> [WHAT THE TASK ASKS] Of all the lines below, return only those starting with the line holding "GreenSpeaker" and going on through the line holding "dicas que o", exactly as written.

> [Saved entries]
================

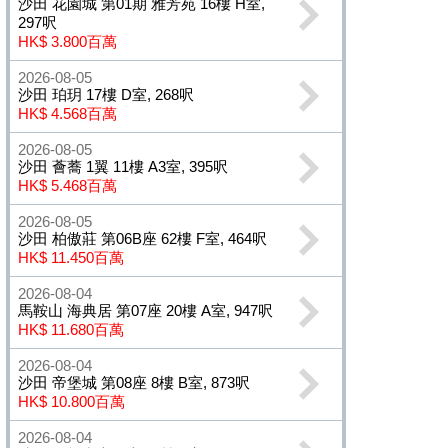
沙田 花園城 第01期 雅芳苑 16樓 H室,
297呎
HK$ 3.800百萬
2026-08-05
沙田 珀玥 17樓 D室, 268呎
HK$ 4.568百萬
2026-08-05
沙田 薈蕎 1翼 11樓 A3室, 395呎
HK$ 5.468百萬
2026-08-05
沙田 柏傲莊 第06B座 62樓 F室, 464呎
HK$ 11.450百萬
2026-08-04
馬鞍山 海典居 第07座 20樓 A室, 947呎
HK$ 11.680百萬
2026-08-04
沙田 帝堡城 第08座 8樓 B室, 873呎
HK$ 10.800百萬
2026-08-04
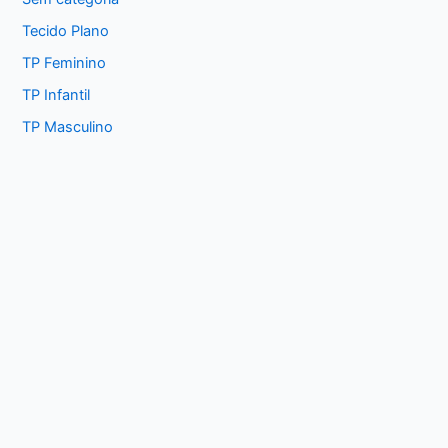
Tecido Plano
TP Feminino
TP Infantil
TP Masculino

================

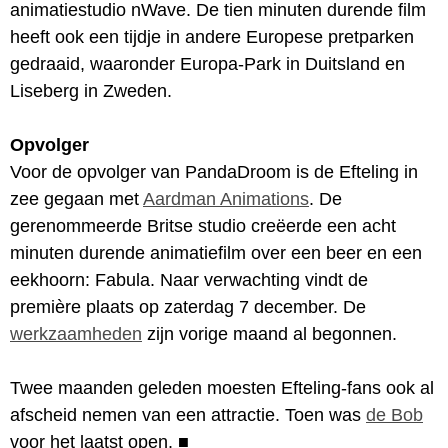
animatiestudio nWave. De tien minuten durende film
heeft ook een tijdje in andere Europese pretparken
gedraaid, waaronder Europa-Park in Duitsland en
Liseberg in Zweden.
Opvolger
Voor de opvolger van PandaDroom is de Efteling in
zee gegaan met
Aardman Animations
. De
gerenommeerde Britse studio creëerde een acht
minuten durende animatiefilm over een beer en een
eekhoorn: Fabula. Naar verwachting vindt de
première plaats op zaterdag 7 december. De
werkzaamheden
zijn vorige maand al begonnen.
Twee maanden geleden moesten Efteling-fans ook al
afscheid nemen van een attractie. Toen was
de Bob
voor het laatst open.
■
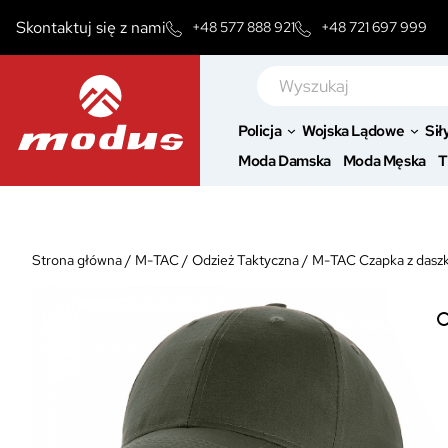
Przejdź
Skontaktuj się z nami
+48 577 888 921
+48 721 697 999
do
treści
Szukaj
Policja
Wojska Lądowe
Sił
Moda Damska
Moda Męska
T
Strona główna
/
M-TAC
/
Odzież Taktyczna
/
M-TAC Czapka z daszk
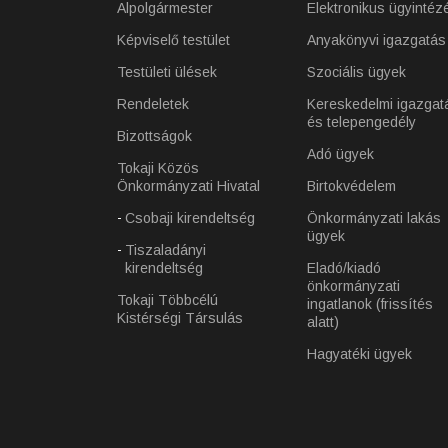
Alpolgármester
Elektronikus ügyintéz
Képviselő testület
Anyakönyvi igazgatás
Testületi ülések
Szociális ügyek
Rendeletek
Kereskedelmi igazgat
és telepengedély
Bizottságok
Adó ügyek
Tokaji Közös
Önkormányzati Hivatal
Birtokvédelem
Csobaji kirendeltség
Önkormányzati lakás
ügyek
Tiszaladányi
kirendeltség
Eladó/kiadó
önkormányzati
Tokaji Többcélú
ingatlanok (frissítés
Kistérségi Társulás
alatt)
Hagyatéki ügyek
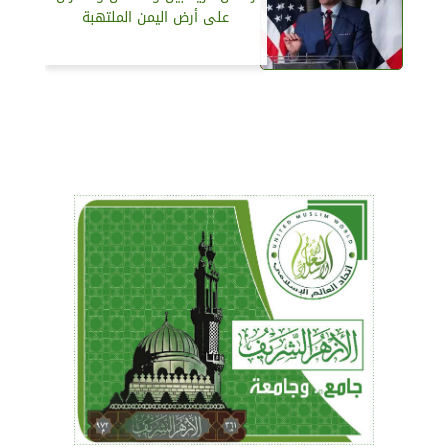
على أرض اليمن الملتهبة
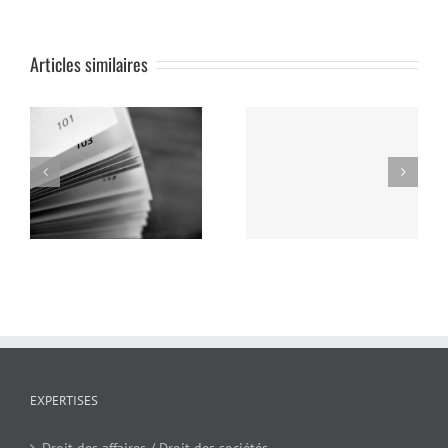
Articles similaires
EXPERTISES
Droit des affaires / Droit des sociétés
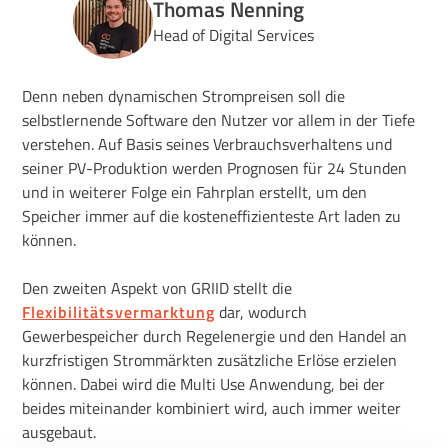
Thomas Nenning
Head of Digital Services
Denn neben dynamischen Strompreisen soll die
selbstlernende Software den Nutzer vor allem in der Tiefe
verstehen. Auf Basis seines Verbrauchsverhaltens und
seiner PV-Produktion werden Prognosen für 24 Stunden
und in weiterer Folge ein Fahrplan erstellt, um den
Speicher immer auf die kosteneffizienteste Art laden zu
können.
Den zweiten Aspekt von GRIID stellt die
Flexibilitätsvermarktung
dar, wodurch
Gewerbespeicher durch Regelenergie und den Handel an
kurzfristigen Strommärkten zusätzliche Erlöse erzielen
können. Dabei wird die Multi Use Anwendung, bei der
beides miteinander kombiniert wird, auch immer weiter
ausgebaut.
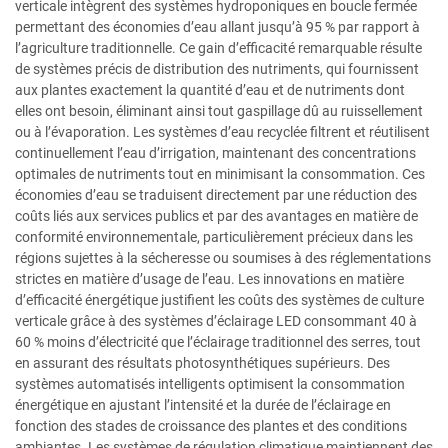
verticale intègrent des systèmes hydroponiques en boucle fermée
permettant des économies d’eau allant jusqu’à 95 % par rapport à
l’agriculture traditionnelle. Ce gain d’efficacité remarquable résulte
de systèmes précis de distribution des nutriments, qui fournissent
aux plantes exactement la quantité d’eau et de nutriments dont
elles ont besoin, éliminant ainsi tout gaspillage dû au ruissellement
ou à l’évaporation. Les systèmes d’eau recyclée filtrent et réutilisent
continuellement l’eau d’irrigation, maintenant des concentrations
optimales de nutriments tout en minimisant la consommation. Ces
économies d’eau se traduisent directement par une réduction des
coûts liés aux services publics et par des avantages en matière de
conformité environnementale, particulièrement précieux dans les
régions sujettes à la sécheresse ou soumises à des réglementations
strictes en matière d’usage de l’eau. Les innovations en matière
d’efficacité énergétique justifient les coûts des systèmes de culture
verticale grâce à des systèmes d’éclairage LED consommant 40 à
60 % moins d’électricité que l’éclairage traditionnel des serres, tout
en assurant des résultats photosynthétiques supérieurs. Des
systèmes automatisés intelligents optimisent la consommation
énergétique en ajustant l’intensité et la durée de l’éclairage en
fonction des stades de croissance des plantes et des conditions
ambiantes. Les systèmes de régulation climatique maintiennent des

================

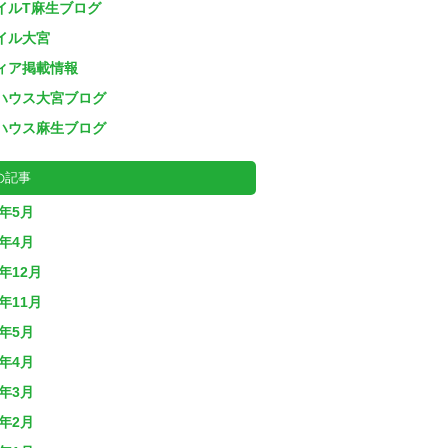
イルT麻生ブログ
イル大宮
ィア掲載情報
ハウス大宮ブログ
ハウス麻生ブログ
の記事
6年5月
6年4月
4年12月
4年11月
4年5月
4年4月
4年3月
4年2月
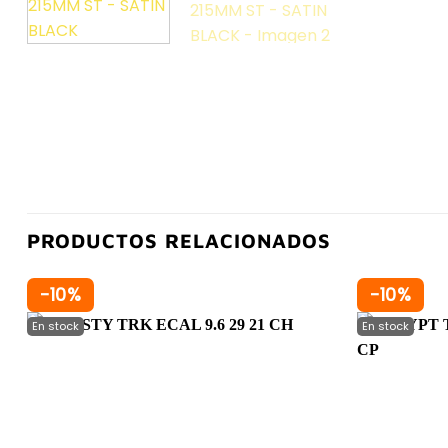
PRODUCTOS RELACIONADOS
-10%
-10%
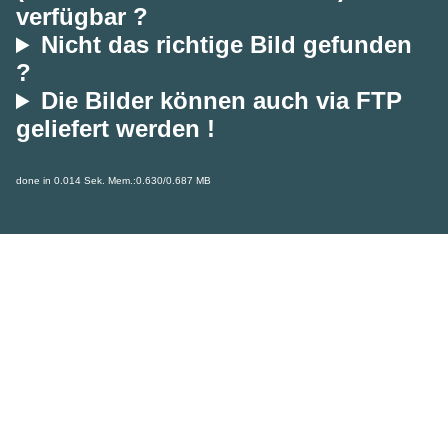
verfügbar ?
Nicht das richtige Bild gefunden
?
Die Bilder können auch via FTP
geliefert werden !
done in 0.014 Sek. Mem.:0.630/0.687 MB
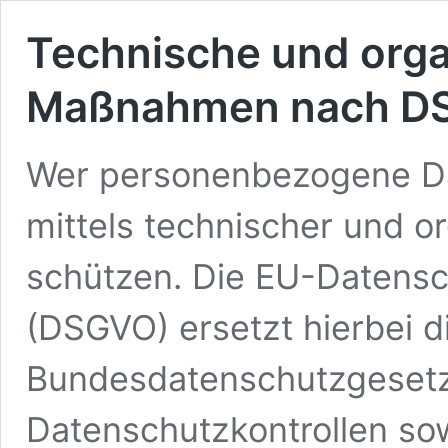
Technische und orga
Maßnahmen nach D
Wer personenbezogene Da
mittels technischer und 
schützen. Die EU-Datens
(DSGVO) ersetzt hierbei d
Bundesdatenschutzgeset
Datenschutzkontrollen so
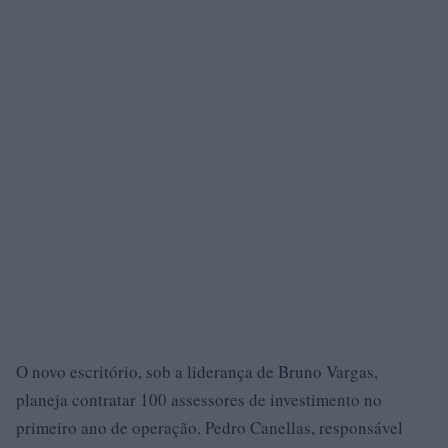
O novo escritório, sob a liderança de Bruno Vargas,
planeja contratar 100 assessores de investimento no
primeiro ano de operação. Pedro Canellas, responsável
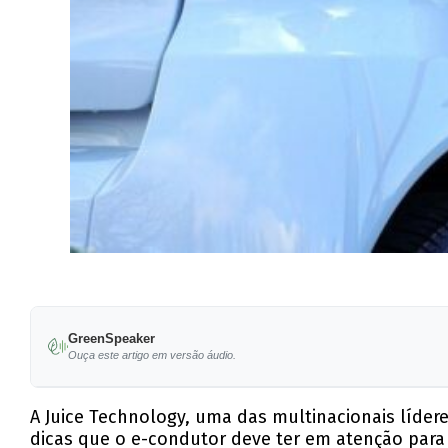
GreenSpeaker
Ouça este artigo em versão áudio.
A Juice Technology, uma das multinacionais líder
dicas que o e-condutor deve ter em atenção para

================

> [SOLUTION]
GreenSpeaker
Ouça este artigo em versão áudio.
A Juice Technology, uma das multinacionais líder
dicas que o e-condutor deve ter em atenção para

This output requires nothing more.